Las logias que pretenden evitar todo conflicto, toda fricción, todo cuestionamiento profundo, se convierten en templos de lo inofensivo. La armonía forzada, el consenso vacío, el elogio de lo “correcto”, terminan asfixiando la posibilidad de transformación. La logia se vuelve entonces espejo de una sociedad conformista, no su taller de reconstrucción simbólica.


La tradición como desafío. Desde Sócrates hasta Spinoza, desde Hypatia hasta Giordano Bruno, los buscadores de verdad han pagado el precio de su franqueza. Incluso dentro de la historia masónica, los grandes renovadores de la Orden, aquellos que sacaron a la Masonería de la superstición, del dogma, del clasismo o del nacionalismo, no fueron bienvenidos en su tiempo.
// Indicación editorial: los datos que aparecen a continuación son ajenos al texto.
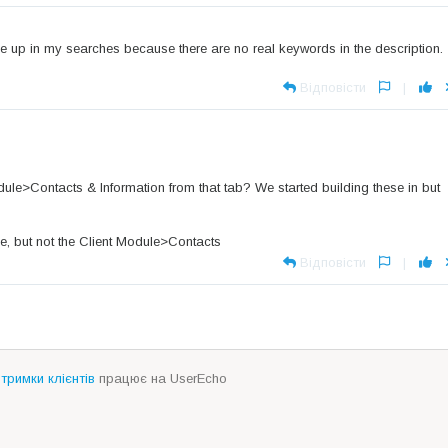
e up in my searches because there are no real keywords in the description.
Відповісти
|
ule>Contacts & Information from that tab? We started building these in but
e, but not the Client Module>Contacts
Відповісти
|
тримки клієнтів
працює на UserEcho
Y sin embargo, gracias a ellos, el Oficio pudo avanzar.

Incluso los símbolos nos lo recuerdan: el Aprendiz no permanece siempre en la sombra. El Compañero no se contenta con la repetición. Y el Maestro no consagra el equilibrio superficial: levanta columnas sobre ruinas, acepta la muerte simbólica como paso previo al renacimiento.


¿Y entonces? ¿Debemos herir por sistema? ¿Convertirnos en heraldos de una verdad brutal y destructiva? No. El deber no es herir: es no fingir. La verdad no es un látigo, sino una antorcha. Pero como toda luz, proyecta sombra. Y ahí reside su poder. Decir la verdad con respeto no significa evitar que duela: significa evitar que humille.
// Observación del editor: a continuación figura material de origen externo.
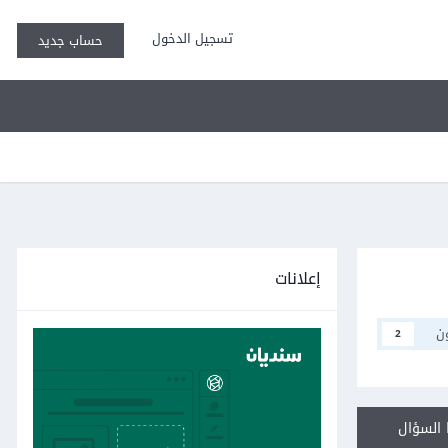
تسجيل الدخول
حساب جديد
إعلانات
ن
2
السؤال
Lo iniciático no es un camino de arrogancia intelectual. Es un camino de lucidez, que exige, sí, sensibilidad… pero también coraje. Coraje para hablar cuando lo fácil es callar. Coraje para sostener la palabra cuando se espera sumisión. Coraje para decir incluso cuando se arriesga la pertenencia.
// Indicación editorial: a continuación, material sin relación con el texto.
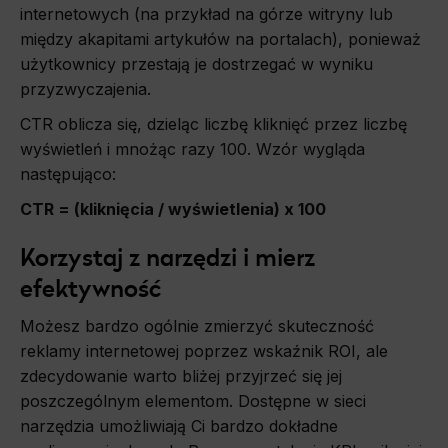
internetowych (na przykład na górze witryny lub
między akapitami artykułów na portalach), ponieważ
użytkownicy przestają je dostrzegać w wyniku
przyzwyczajenia.
CTR oblicza się, dzieląc liczbę kliknięć przez liczbę
wyświetleń i mnożąc razy 100. Wzór wygląda
następująco:
CTR = (kliknięcia / wyświetlenia) x 100
Korzystaj z narzędzi i mierz
efektywność
Możesz bardzo ogólnie zmierzyć skuteczność
reklamy internetowej poprzez wskaźnik ROI, ale
zdecydowanie warto bliżej przyjrzeć się jej
poszczególnym elementom. Dostępne w sieci
narzędzia umożliwiają Ci bardzo dokładne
Decir la verdad no es un acto de violencia, pero sí de desnudez. Implica quitarse el disfraz de la conveniencia. La Masonería no está llamada a agradar, sino a transformar. Y para transformar, hay que atreverse a nombrar. Aunque duela. Aunque moleste. Aunque rompa.

Porque si no decimos lo que vemos… ¿quién lo hará?